An orientation mechanism 250 may be disposed or otherwise formed at the first end 236a of tubular body 236. Although orientation mechanism 250 may be any mechanism or device that permits radial orientation of a tool or equipment engaging tubular body 236, in one or more embodiments, orientation mechanism 250 may be a scoop head, a muleshoe or a ramped or angled surface or edge (such as the illustrated ramped edge).

Lateral orientation device 130 may further include one or more engagement mechanisms 252a, 252b (generally or collectively engagement mechanisms 252) disposed along a surface, such as inner surface 240. In one or more embodiments, the engagement mechanisms 252 are disposed between upper shoulder 244a and the first end 236a of tubular body 236. Engagement mechanisms 252 may be any engagement or coupling device that that allows a tool or other device to be secured to lateral orientation device 130. In one or more embodiments, engagement mechanisms 252 may include a latch coupling 252a for engagement with a latch (not shown). In one or more embodiments, engagement mechanisms 252 may include a notch 252b formed in inner surface 240. Latch coupling 252a and notch 252b are for illustrative purposes only and could be other mechanisms or devices that are well known in the art.

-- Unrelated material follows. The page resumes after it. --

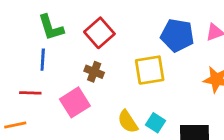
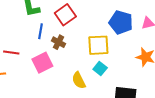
blue line: (43, 60) -> (41, 31), moved
cyan square: (156, 123) -> (100, 68), moved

Lateral orientation device 130 may further include one or more seals disposed along one or both surfaces 240, 242. In the illustrated embodiment, a first inner seal 254 is disposed along inner surface 240 between shoulders 244 and the first end 236a of tubular body 236. First inner seal 254 may be between the engagement mechanisms 252 and the shoulder 244. A second inner seal 256 is disposed along inner surface 240 between shoulders 244 and the second end 236b of tubular body 236. An outer seal 258 is disposed along outer surface 242 between the first and second ends 236a, 236b. The seals are not limited to any particular type of seal as long as they seal the space between adjacent components. In one or more embodiments, seals 254 and 256 are each one or more elastomeric elements. In one or more embodiments, seal 258 may include elastomeric elements. Lateral orientation device 130 may further include anchoring mechanisms disposed along one or both surfaces 240, 242 to secure the lateral orientation device to an adjacent tubular surface and/or wellbore wall. Thus, an anchoring mechanism 260 is illustrated. In one or more embodiments where anchoring mechanism 260 is slips, the slips may be disposed along outer surface 242. Anchoring mechanism 260 may be deployed between the outer seal 258 and the first end 236a of tubular body 236. An anchoring mechanism 262 may also be provided along inner surface 240 adjacent second end 236b of tubular body 236. Anchoring mechanism 262 may be slips. Anchoring mechanism 262 may be provided between shoulders 244 and second inner seal 256. In some embodiments (not shown) the positioning of the anchoring mechanism 262 and the seals 256 may be reversed, e.g., the anchoring mechanism 262 may be below the seals 262. If the anchoring system 262 is below the seals 256, the anchoring system 262 may not need to withstand the pressures contained by the seals 256. In one or more embodiments, anchoring mechanism 262 may include elastomeric elements. In one or more embodiments, anchoring mechanism 260 may include elastomeric elements, in which case, in some embodiments, anchoring mechanism 260 and outer seal 258 may be the same component, functioning to both seal the annulus 222 (Figure 3) and anchor the lateral orientation device 130 to primary wellbore casing 200 as described below. In other cases, a packer functioning primarily as an anchoring mechanism 260 may be separate from the outer seal 258.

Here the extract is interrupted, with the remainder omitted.